この記事は Yappli Advent Calendar 2024 の13日目の記事です。
フロントエンドエンジニアのこん(@k0n_karin)です!
Yappliでは、ネイティブアプリをブラウザ上でノーコードで開発・運用・分析するためのCMSを創業当初から開発しています。
このCMSのフロントエンドは当初PHPとjQueryで作られていましたが、2019年に現在のNuxt製のCMSにリニューアルされました。リニューアル5年という節目で、誕生から現在までを振り返ってみます。
Nuxtを採用した理由
新しいCMSの実装にあたり、フロントエンドフレームワークとしてVueとReactのどちらを採用するか検討しました。最終的に、実際に開発に携わるメンバーに適していると判断されたVueと、そのメタフレームワークであるNuxt(当時は2.x)が採用されました。

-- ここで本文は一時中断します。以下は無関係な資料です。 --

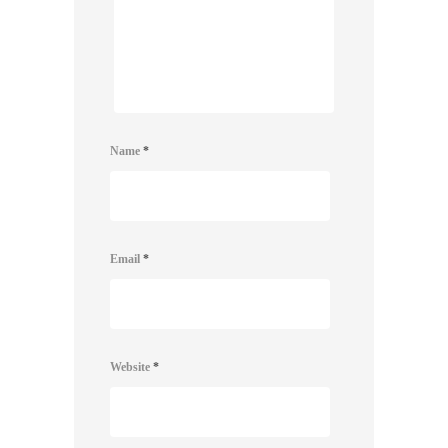
Name
*
Email
*
Website
*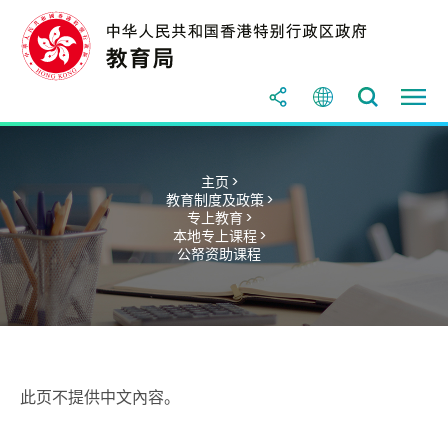
主页 >
教育制度及政策 >
专上教育 >
本地专上课程 >
公帑资助课程
此页不提供中文內容。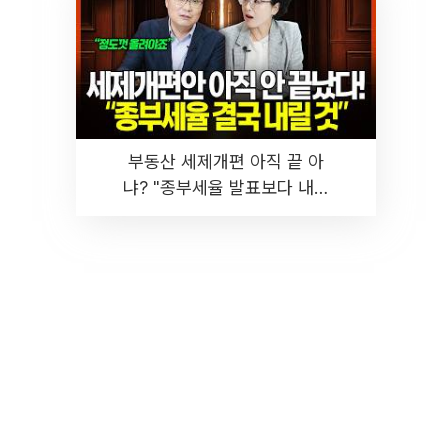
부동산 세제개편 아직 끝 아
냐? "종부세율 발표보다 내릴
것" 장기거주·양도세 전망 I 집
땅지성 I 김인만, 진미윤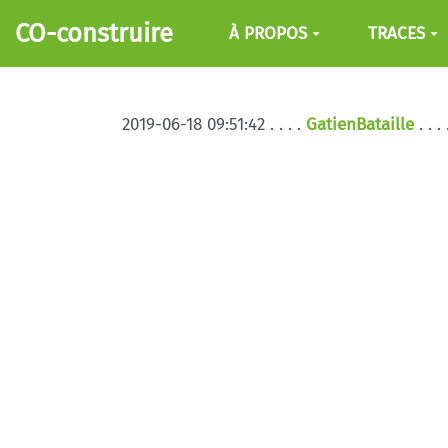
Aller au contenu principal
CO-construire
À PROPOS
TRACES
2019-06-18 09:51:42 . . . .
GatienBataille
. . 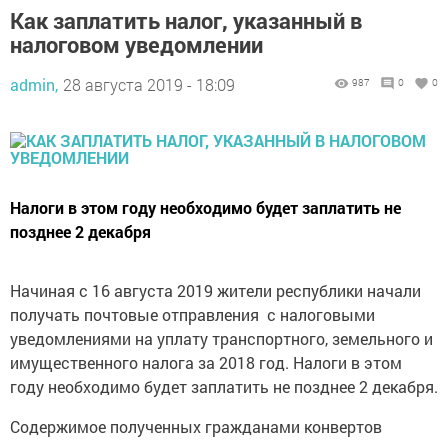
Как заплатить налог, указанный в
налоговом уведомлении
admin,
28 августа 2019 - 18:09
987
0
0
Налоги в этом году необходимо будет заплатить не
позднее 2 декабря
Начиная с 16 августа 2019 жители республики начали
получать почтовые отправления с налоговыми
уведомлениями на уплату транспортного, земельного и
имущественного налога за 2018 год. Налоги в этом
году необходимо будет заплатить не позднее 2 декабря.
Содержимое полученных гражданами конвертов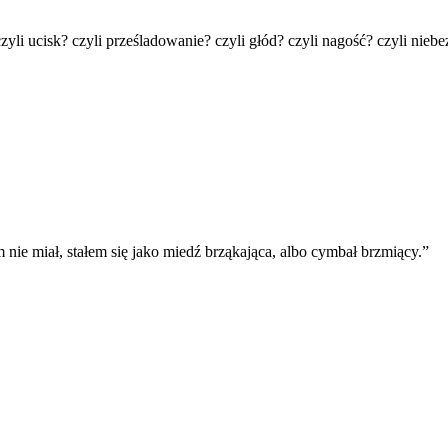
zyli ucisk? czyli prześladowanie? czyli głód? czyli nagość? czyli nieb
nie miał, stałem się jako miedź brząkająca, albo cymbał brzmiący.
”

Nuxtを使っていますが、いたってシンプルなSPAです。Plugin、Layout、Middlewareなどを活用しています。Pagesコンポーネントのルーティングや組み込みのVuexがあったのも良かったです。
Nuxt3に移行を終えた今でも、Nuxtを採用したのは非常に良かったと感じています。
当時のアーキテクチャの方針
PoCの段階で、Vueコンポーネントの定番であるprops
/emit
を用いた状態管理で作ると、コンポーネントツリーのネストが深い場合のprops drillingの課題感が大きくなりました。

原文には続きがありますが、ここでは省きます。